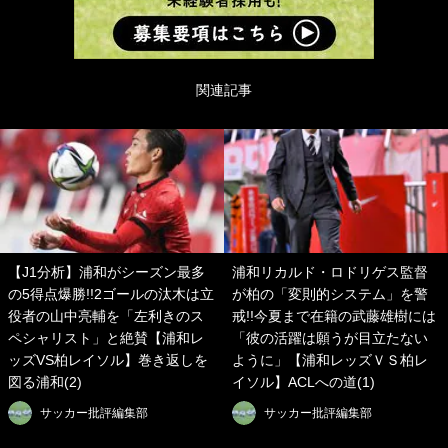
関連記事
【J1分析】浦和がシーズン最多
浦和リカルド・ロドリゲス監督
の5得点爆勝!!2ゴールの汰木は立
が柏の「変則的システム」を警
役者の山中亮輔を「左利きのス
戒!!今夏まで在籍の武藤雄樹には
ペシャリスト」と絶賛【浦和レ
「彼の活躍は願うが目立たない
ッズVS柏レイソル】巻き返しを
ように」【浦和レッズＶＳ柏レ
図る浦和(2)
イソル】ACLへの道(1)
サッカー批評編集部
サッカー批評編集部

● ● ● ● ●

YOUR GOAL.
What is needed is an exact copy of the data, without any pictures.

ANSWER TO THIS TASK.
関連記事
【J1分析】浦和がシーズン最多
浦和リカルド・ロドリゲス監督
の5得点爆勝!!2ゴールの汰木は立
が柏の「変則的システム」を警
役者の山中亮輔を「左利きのス
戒!!今夏まで在籍の武藤雄樹には
ペシャリスト」と絶賛【浦和レ
「彼の活躍は願うが目立たない
ッズVS柏レイソル】巻き返しを
ように」【浦和レッズＶＳ柏レ
図る浦和(2)
イソル】ACLへの道(1)
サッカー批評編集部
サッカー批評編集部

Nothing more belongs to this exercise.